Tuesday, 21 April 2026

A DISORDERLY APPRENTICE, EXETER, 1845.

 "CHARLES HART, a rather undersized lad of 17, but who had the appearance of being what his master described him, 'a sassy chap' was charged wiith a violent assault on his master, Mr Richd Down, of the firm of Down and Woodman, coach builders.

"Mr Down stated that on the previous afternoon, the defendant, who was his apprentice, was ordered to clean a carriage.  He had absented himself without leave, and on his return he gave him a 'cuff' which was returned with a black eye.

"In his defence, he stated that he ran home with his tea can, was not absent a quarter of an hour, that his master began to knock him about, and not well knowing what he was doing, he and accidentally struck him in the face.  The defendant smiled at his ingenious defence, but was told by the magistrates it was no laughing matter.

"Mr. Down being asked as to his general conduct, stated it was very bad, and he was ordered to be imprisoned two weeks hard labour as a disorderly apprentice, and fined 2s 6d for the assault, and in default of payment a further imprisonment for two weeks."

*

A cuff:  A blow with the open hand. The Times puts the word in inverted commas, perhaps thinking it to be slang, but it is a highly respectable word, to be found in Hamlet, deriving from the Anglo-Saxon word for a glove.  I was not there but I am inclined to believe young Charles' version of events, i.e. his master began to knock him about.

A sassy chap;  The lexicographers think sassy, a dialect version of saucy, originates in the United States (or else in Sierra Leone!) but perhaps, like loon for the Great Northern Diver, it is a Devon dialect form that crossed the Atlantic long since.  1845 is a bit early for Mr, Down to be reading Westerns.

We are not told if Charles Hart, seventeen, undersized and with a mighty punch, before the Bench but still smiling, found the half-crown, plus costs, to prevent his sentence being doubled, but I hope he did.


Source: The Western Times, 19th April, 1845.


 


Saturday, 4 April 2026

SABLE GARMENTS, EXETER, 1845.

  J. SOLOMON and Co.,  City Tailoring and Oufitting Establishment at at 193, High Street Exeter,  is once again advertising its wares, this time in the Western Times, of 5th April 1845.  This time the citizens of Exeter are being invited to buy new clothes for the Spring.  J. Solomon's versifier has been working hard and has produced four excruciating stanzas by way of advertisement of which these are the second and the last:

"I love, Oh!

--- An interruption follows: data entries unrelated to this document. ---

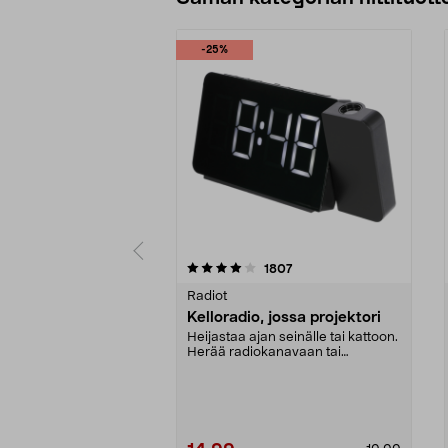
-25%
0 viidestä
4.5 viidestä
arvostelut
1807
tähdestä
tähdestä
Radiot
Kelloradio, jossa projektori
Heijastaa ajan seinälle tai kattoon.
Herää radiokanavaan tai
summeriääneen. Kaks...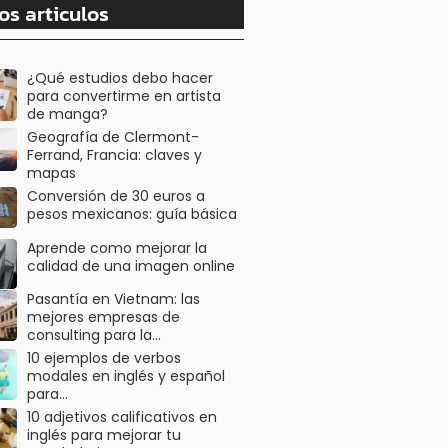
os articulos
¿Qué estudios debo hacer
para convertirme en artista
de manga?
Geografía de Clermont-
Ferrand, Francia: claves y
mapas
Conversión de 30 euros a
pesos mexicanos: guía básica
Aprende como mejorar la
calidad de una imagen online
Pasantía en Vietnam: las
mejores empresas de
consulting para la…
10 ejemplos de verbos
modales en inglés y español
para…
10 adjetivos calificativos en
inglés para mejorar tu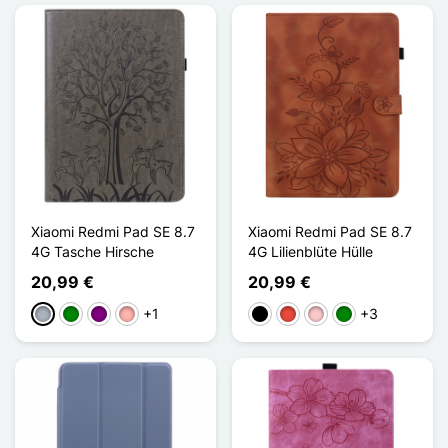
Xiaomi Redmi Pad SE 8.7
Xiaomi Redmi Pad SE 8.7
4G Tasche Hirsche
4G Lilienblüte Hülle
20,99 €
20,99 €
+1
+3
Grau
Grün
Violett
Roségold
Schwarz
Rot
Pink
Grün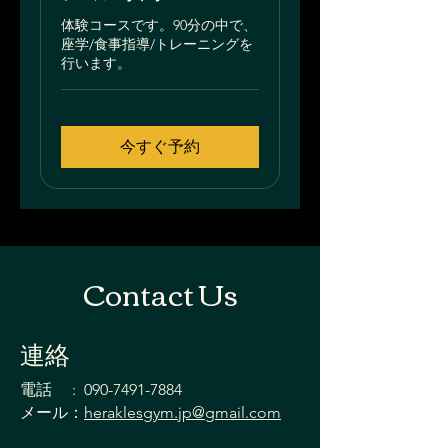
体験コースです。90分の中で、
座学/食事指導/トレーニングを
行います。
今すぐ予約
Contact Us
連絡
電話 :
090-7491-7884
メール：
heraklesgym.jp@gmail.com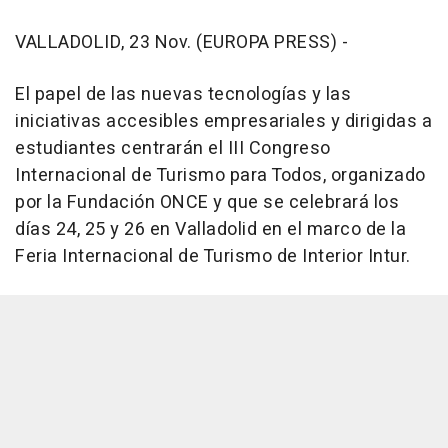
VALLADOLID, 23 Nov. (EUROPA PRESS) -
El papel de las nuevas tecnologías y las
iniciativas accesibles empresariales y dirigidas a
estudiantes centrarán el III Congreso
Internacional de Turismo para Todos, organizado
por la Fundación ONCE y que se celebrará los
días 24, 25 y 26 en Valladolid en el marco de la
Feria Internacional de Turismo de Interior Intur.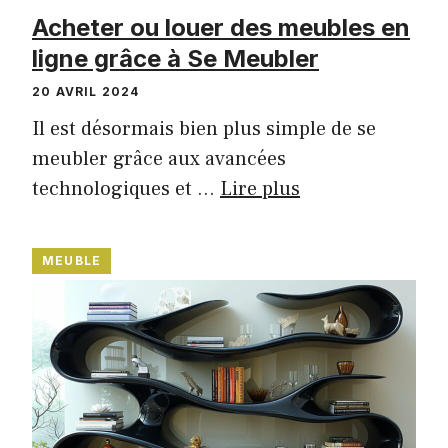
Acheter ou louer des meubles en
ligne grâce à Se Meubler
20 AVRIL 2024
Il est désormais bien plus simple de se
meubler grâce aux avancées
technologiques et …
Lire plus
MEUBLE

I love to trace

"The crocus and the primrose face

"Whilst feather'd songsters joyous ring

"Their merry notes to welcome Spring;

"And verdure green adorns the earth,

"Thrice welcom then , to you I sing,

"First flowers of the genial Spring.


"For Spring, then, make a glorious start,

"By calling in at SOLOMON'S fam'd Mart,

"His bounteous Stock of Varied hues,

"A leisure hour will well amuse;

"His prices will increase the fame,

"Which swells his glory and his name:

"Whilst England will triumphant ring.

"With SOLOMON'S's Fashions for the Spring." 

But our Orpheus knows that, also in Arcadia, Death is lurking, He adds a stanza to cheer up the bereaved under the title:

 MOURNING, , &c.

"When death dissevers a domestic tie,

"This mart your sable garments can supply,

"With that attention which we ever show

"To gayer features of our fam'd depot.

"Five hours of time is all that we require

"To measure and to make a suit entire;

"Or if you wish with ready-made to meet,

"As many minutes will the clothes complete."


A three-piece mourning suit cost one pound, sixteen shillings.

Five hours of time  to make a three-piece suit conjures up an image of  tailors, mostly Jewish, sitting cross-legged in a row working their needles on jackets like trousers from dawn to dusk.